• Problem description: From the line that includes "This screenshot has width=1464, height=2037." to the last line of the data, quote each line precisely; both boundary lines belong in the answer.

• Data shown:
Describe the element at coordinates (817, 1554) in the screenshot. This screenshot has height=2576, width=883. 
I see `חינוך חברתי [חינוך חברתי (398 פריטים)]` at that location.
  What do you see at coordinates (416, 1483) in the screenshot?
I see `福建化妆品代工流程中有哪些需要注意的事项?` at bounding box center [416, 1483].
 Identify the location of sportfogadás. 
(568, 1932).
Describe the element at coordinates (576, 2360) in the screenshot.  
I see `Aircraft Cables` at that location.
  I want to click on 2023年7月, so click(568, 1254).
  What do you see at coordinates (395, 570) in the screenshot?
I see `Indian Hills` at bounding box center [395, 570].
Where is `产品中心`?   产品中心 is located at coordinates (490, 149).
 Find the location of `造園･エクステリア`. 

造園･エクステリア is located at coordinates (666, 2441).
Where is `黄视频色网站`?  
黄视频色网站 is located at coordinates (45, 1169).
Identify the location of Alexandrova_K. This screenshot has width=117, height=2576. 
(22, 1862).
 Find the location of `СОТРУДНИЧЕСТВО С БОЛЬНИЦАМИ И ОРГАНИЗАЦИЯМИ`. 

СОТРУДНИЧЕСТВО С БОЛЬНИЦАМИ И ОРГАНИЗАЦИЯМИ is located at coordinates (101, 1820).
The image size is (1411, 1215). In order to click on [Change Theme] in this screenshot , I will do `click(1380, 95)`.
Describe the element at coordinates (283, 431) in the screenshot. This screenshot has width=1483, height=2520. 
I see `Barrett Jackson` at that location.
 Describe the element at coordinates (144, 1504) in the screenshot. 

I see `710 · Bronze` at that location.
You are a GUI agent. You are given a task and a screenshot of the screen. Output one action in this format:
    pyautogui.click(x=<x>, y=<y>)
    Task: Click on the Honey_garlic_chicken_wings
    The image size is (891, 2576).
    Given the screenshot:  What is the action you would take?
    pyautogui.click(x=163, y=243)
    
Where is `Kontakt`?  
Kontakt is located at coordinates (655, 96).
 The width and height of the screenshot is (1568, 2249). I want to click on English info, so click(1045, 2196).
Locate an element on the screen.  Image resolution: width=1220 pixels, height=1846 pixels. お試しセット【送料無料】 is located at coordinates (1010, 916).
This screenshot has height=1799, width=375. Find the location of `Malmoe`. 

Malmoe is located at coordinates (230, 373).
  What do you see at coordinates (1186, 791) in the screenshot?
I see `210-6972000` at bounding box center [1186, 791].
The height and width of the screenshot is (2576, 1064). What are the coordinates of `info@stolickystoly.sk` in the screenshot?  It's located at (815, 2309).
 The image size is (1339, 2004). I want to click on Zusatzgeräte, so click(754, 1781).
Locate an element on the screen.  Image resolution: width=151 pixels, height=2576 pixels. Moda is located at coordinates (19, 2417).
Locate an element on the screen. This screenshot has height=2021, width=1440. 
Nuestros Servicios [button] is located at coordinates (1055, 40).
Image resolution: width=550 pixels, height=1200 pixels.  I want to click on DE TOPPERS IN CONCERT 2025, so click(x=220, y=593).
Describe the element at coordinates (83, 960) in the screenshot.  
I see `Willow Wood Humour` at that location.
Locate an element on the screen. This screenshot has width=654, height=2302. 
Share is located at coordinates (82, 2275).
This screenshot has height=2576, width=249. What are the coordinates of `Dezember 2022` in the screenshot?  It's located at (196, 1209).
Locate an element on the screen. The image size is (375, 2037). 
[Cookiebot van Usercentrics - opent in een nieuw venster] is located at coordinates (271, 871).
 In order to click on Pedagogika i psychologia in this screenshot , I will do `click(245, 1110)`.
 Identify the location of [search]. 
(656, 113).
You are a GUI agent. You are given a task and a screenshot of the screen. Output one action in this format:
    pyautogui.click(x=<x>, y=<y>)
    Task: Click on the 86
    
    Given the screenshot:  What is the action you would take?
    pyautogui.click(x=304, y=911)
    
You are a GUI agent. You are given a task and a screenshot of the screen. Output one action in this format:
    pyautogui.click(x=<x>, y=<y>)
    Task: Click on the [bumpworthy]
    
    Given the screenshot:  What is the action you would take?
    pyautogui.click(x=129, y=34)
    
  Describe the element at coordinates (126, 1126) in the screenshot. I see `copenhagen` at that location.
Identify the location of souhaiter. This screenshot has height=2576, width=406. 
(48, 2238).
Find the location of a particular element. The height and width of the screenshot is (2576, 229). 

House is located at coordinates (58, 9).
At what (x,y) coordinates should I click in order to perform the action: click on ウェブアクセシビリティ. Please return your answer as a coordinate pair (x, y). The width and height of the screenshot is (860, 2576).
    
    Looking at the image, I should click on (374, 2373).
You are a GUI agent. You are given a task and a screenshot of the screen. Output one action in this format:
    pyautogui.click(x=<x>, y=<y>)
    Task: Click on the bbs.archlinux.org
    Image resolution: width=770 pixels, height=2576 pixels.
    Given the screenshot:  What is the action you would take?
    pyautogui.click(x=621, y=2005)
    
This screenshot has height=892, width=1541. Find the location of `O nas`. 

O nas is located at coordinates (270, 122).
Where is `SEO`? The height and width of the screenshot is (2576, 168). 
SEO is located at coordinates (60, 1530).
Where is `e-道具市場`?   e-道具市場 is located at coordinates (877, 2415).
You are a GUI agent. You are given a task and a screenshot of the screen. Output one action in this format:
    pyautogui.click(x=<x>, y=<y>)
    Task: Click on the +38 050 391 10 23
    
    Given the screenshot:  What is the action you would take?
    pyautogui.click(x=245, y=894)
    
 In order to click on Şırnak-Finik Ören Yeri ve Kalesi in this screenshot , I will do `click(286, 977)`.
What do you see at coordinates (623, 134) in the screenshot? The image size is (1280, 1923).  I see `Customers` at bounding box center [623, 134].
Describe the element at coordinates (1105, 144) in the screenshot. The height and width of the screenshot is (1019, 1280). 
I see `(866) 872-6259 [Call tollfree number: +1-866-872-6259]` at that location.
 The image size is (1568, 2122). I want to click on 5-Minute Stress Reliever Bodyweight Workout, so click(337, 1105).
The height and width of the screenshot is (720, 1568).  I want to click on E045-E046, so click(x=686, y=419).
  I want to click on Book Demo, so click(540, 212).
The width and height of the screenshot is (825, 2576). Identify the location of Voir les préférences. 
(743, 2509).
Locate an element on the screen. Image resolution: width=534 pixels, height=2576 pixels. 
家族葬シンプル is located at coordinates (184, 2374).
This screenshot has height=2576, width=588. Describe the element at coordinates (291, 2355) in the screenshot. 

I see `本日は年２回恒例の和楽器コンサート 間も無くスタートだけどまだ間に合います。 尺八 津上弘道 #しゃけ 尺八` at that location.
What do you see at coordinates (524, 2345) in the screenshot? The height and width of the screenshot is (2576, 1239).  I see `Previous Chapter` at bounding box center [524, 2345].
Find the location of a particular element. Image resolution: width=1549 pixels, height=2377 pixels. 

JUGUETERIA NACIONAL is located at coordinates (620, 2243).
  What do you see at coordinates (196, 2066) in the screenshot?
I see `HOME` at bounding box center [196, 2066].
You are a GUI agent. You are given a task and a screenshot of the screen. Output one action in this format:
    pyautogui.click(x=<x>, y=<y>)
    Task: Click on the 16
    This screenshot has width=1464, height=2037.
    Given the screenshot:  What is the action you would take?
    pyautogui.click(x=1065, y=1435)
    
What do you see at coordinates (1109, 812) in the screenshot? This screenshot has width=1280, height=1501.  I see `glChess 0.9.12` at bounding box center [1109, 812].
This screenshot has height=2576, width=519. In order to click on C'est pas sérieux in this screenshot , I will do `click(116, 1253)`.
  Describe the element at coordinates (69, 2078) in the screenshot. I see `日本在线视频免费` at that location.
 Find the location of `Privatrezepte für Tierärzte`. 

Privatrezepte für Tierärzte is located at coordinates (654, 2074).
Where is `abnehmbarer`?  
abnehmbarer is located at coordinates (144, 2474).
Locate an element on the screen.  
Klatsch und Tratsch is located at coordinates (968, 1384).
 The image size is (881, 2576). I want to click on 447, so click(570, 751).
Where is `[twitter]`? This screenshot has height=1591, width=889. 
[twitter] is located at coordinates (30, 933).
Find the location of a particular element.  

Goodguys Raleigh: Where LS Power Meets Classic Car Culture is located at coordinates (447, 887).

• Reply to the exercise:
    This screenshot has width=1464, height=2037.
    Given the screenshot:  What is the action you would take?
    pyautogui.click(x=1065, y=1435)
    
What do you see at coordinates (1109, 812) in the screenshot? This screenshot has width=1280, height=1501.  I see `glChess 0.9.12` at bounding box center [1109, 812].
This screenshot has height=2576, width=519. In order to click on C'est pas sérieux in this screenshot , I will do `click(116, 1253)`.
  Describe the element at coordinates (69, 2078) in the screenshot. I see `日本在线视频免费` at that location.
 Find the location of `Privatrezepte für Tierärzte`. 

Privatrezepte für Tierärzte is located at coordinates (654, 2074).
Where is `abnehmbarer`?  
abnehmbarer is located at coordinates (144, 2474).
Locate an element on the screen.  
Klatsch und Tratsch is located at coordinates (968, 1384).
 The image size is (881, 2576). I want to click on 447, so click(570, 751).
Where is `[twitter]`? This screenshot has height=1591, width=889. 
[twitter] is located at coordinates (30, 933).
Find the location of a particular element.  

Goodguys Raleigh: Where LS Power Meets Classic Car Culture is located at coordinates (447, 887).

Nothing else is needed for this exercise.